EXERCISE INPUT ::
== == ==

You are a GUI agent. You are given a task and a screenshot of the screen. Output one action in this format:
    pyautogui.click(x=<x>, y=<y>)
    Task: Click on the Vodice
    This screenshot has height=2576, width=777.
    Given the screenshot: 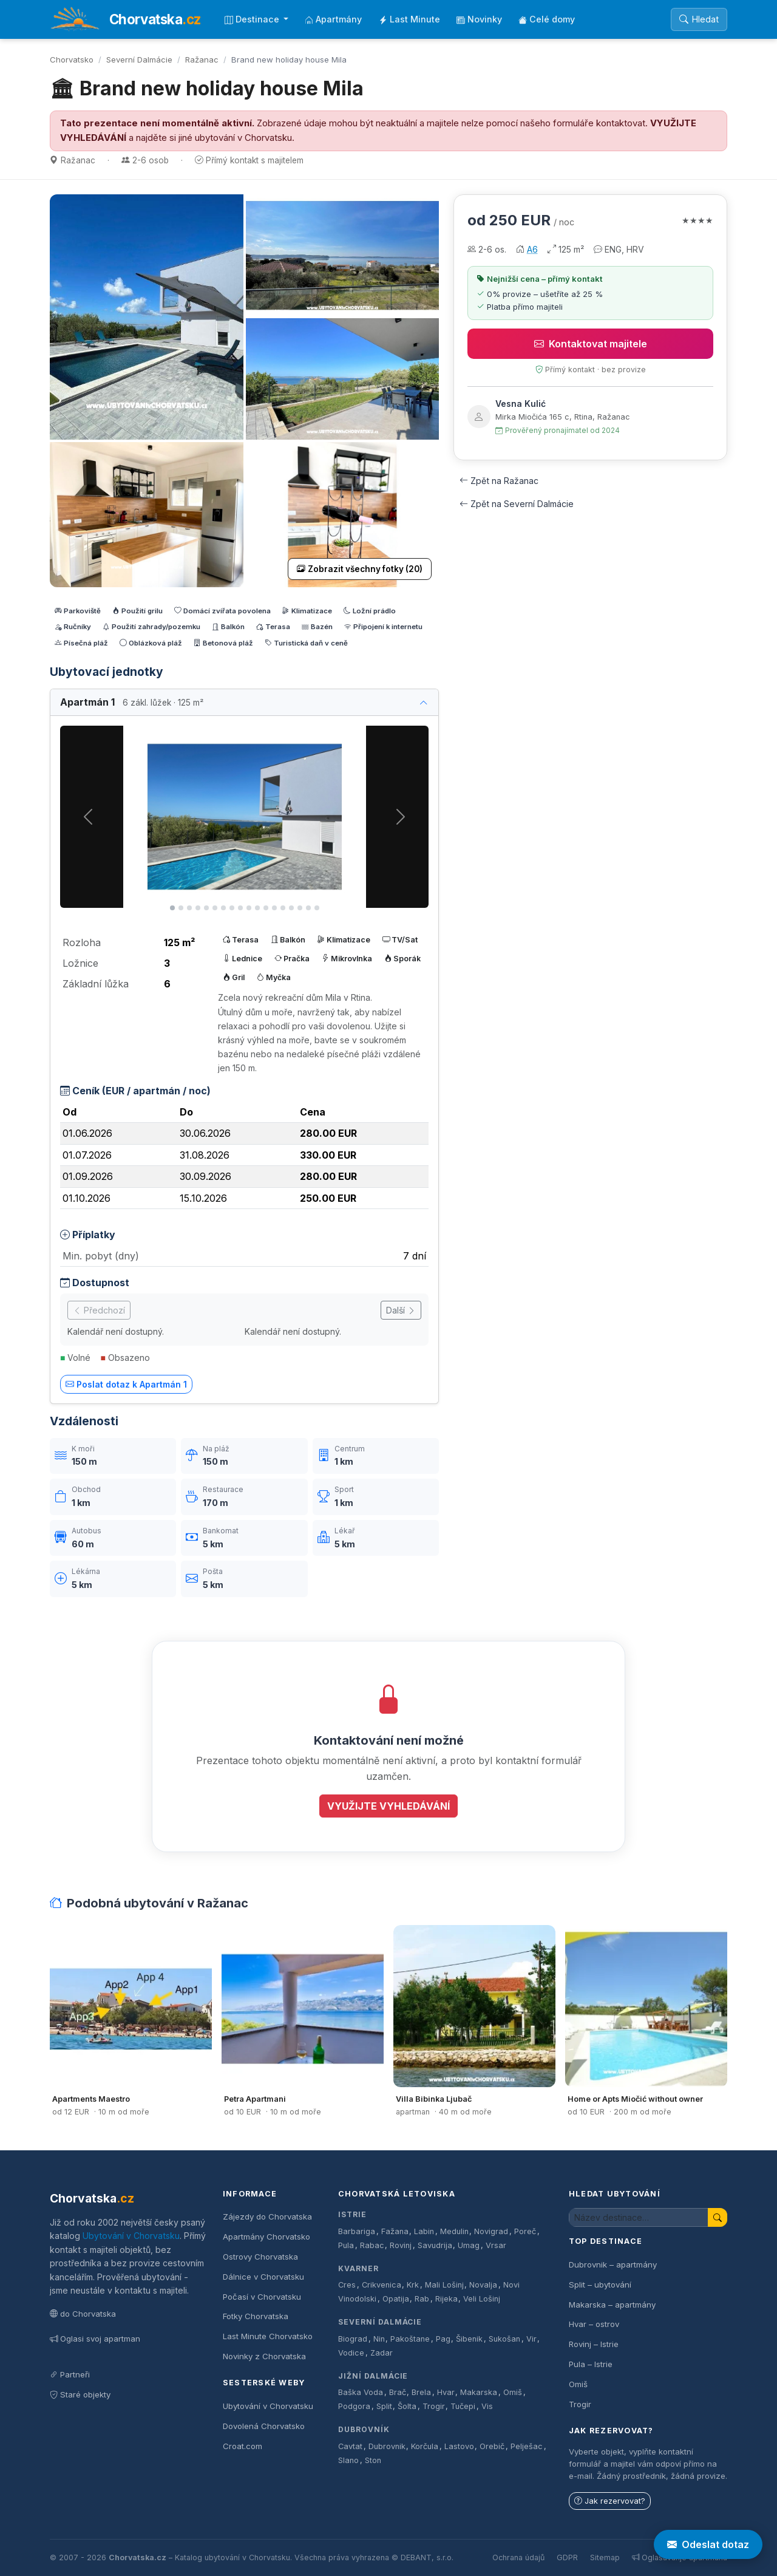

== == ==

EXERCISE DIRECTIONS ::
Leave every picture out and print exactly the lines from the one that contains "pyautogui.click(x=<x>, y=<y>)" through the last line of the material above.

EXERCISE RESULT ::
    pyautogui.click(x=<x>, y=<y>)
    Task: Click on the Vodice
    This screenshot has height=2576, width=777.
    Given the screenshot: 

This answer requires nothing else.